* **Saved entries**

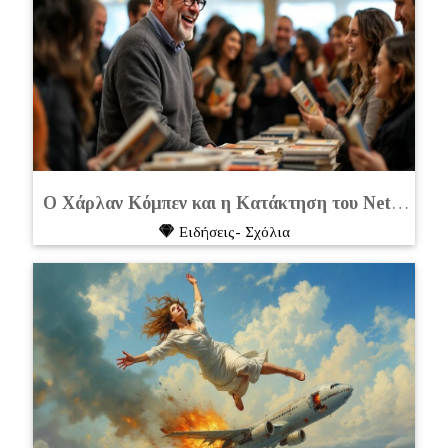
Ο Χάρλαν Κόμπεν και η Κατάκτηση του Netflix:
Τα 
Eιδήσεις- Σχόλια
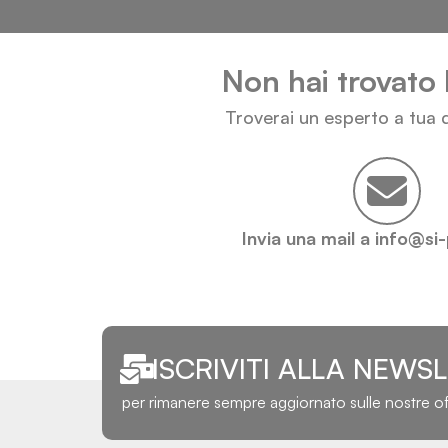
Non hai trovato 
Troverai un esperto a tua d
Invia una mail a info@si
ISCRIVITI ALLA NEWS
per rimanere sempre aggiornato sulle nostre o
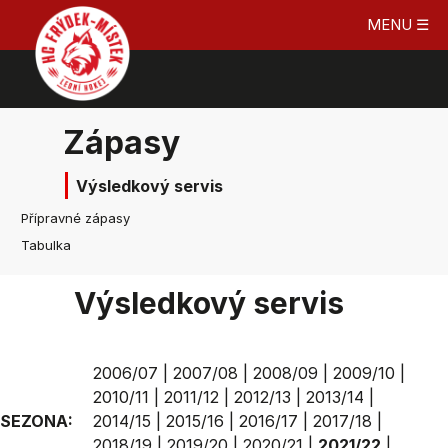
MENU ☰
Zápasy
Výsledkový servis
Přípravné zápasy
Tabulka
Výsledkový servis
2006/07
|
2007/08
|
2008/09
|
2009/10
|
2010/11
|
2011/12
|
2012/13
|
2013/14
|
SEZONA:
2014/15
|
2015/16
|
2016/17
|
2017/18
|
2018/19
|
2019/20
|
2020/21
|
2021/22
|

==

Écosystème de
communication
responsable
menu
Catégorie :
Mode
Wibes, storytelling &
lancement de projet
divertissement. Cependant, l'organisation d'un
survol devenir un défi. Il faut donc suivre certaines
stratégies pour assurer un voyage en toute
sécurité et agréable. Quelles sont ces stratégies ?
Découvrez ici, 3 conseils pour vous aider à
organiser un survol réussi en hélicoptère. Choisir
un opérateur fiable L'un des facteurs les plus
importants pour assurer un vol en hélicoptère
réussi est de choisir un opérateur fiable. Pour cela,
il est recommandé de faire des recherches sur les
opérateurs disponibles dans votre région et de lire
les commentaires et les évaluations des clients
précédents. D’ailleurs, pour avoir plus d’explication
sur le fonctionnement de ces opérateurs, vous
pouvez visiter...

* * *

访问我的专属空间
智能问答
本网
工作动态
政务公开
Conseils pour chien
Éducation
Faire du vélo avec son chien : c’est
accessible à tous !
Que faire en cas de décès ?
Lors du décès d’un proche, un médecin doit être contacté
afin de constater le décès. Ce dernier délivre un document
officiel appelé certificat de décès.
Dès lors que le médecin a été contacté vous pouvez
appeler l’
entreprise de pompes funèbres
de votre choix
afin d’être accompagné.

* **Work instructions**
Note down each line above where the word "décès" occurs.

* **Reply**
Que faire en cas de décès ?
Lors du décès d’un proche, un médecin doit être contacté
afin de constater le décès. Ce dernier délivre un document
officiel appelé certificat de décès.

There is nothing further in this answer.